Melihat mertuanya mulai tertarik, Salempang menambahkan, "Mereka akan menjualnya dalam dolar, Beh. Harganya 2.000 per meternya. Kalau itu terjadi, Babe akan menerima hampir dua setengah kali yang diterima Haji Dilah!" "Kagak usah repot-repot dah. Aye jamin semua warga di sini dalam tiga bulan angkat kaki, kalau mereka bayar seperti yang aye minta."

Tiga bulan kemudian, Haji Jaelani bersama kawan-kawannya menerima pembayaran seperti yang diminta, setelah mengikuti program partisipasi, yang dia hentikan di tengah jalan karena butuh uang. Akhirnya, dia hanya menerima ganti rugi, yang sebagian diperhitungkan dengan kompensasi lahan peternakan.
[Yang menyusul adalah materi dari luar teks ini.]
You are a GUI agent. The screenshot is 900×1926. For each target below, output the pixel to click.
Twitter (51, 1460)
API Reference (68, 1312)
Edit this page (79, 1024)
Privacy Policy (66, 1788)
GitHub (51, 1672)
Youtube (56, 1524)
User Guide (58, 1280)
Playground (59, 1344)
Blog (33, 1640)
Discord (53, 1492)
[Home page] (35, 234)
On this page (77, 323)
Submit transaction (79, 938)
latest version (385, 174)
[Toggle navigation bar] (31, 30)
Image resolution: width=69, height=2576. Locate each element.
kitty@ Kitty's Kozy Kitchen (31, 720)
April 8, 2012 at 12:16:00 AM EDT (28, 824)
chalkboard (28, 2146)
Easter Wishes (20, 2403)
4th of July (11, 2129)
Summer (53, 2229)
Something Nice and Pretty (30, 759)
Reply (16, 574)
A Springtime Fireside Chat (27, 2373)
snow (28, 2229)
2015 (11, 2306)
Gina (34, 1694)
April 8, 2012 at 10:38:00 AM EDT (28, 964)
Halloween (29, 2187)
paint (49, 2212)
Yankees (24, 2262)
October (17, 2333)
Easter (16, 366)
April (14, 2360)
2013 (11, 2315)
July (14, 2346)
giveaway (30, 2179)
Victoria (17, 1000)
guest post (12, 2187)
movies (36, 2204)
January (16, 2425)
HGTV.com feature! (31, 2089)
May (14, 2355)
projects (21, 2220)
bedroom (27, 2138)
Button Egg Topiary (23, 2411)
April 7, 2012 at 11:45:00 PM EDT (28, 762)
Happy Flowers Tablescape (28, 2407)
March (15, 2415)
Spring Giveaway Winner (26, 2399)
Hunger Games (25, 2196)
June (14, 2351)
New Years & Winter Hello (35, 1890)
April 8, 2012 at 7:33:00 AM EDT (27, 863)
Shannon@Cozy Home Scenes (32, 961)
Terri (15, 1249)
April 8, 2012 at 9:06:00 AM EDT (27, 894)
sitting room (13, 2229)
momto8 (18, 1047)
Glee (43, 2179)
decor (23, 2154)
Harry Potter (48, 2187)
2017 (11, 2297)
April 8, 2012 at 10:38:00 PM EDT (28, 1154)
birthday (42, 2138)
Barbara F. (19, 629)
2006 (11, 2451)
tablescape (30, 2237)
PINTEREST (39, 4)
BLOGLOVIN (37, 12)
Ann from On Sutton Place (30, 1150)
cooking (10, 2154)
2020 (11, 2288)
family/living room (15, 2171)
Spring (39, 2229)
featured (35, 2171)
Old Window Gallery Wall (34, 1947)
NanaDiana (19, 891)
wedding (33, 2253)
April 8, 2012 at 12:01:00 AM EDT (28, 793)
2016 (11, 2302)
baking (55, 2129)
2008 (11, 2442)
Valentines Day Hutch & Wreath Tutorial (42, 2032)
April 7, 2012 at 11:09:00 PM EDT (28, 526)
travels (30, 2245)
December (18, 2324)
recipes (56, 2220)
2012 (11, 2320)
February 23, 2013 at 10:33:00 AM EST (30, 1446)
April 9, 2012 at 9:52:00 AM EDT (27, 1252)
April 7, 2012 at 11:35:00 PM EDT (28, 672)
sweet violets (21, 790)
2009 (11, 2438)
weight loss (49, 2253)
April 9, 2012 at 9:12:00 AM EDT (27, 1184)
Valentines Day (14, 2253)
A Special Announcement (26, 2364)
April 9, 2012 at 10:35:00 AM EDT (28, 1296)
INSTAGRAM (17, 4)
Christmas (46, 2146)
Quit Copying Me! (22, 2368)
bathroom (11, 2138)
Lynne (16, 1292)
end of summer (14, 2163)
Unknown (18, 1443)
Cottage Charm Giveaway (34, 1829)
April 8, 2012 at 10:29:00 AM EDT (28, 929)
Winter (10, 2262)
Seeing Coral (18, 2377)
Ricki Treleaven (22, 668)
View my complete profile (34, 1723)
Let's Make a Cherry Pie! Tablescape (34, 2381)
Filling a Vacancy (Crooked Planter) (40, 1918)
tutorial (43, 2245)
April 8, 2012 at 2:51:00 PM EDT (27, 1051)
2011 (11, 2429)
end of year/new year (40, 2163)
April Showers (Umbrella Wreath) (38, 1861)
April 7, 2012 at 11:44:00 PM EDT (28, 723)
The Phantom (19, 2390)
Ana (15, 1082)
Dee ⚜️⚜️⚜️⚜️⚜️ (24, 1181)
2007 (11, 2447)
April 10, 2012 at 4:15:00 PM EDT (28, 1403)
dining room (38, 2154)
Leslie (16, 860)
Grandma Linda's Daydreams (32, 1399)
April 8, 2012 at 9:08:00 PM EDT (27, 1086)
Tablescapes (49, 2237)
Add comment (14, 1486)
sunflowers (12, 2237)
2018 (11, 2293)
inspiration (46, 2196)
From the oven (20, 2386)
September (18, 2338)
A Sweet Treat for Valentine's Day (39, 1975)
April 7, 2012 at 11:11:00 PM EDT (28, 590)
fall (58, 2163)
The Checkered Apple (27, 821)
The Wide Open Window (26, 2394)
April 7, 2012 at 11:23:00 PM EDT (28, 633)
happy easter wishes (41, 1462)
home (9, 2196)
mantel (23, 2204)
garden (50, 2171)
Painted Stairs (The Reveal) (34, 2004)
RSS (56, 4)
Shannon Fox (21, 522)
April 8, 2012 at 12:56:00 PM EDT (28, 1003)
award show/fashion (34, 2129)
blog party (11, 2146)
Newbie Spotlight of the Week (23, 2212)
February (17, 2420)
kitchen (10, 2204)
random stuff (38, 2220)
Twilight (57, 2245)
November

Setelah itu, dia menyesali keputusannya, ketika mengetahui, dengan kurs dolar 2.500, dari hasil penjualan, pengembang menerima Rp 5 juta per meter persegi.

Dengan uang yang diterima serta usaha ternak sapi perah yang masih dipertahankan, Haji Jaelani mampu mencukupi dirinya dan kebutuhan anak-anaknya. Satu anaknya yang dia banggakan, dari istri kedua, sekarang sekolah tinggi. Dia menyesal menyetujui anak-anak dari isteri pertama meninggalkan sekolah. Karena, si Juned dia tugasi merawat sapi, si Japri harus mengurusi kandang dan pembuangan kotoran. Sedang Enoh berkewajiban mengantar susu ke depot penampung.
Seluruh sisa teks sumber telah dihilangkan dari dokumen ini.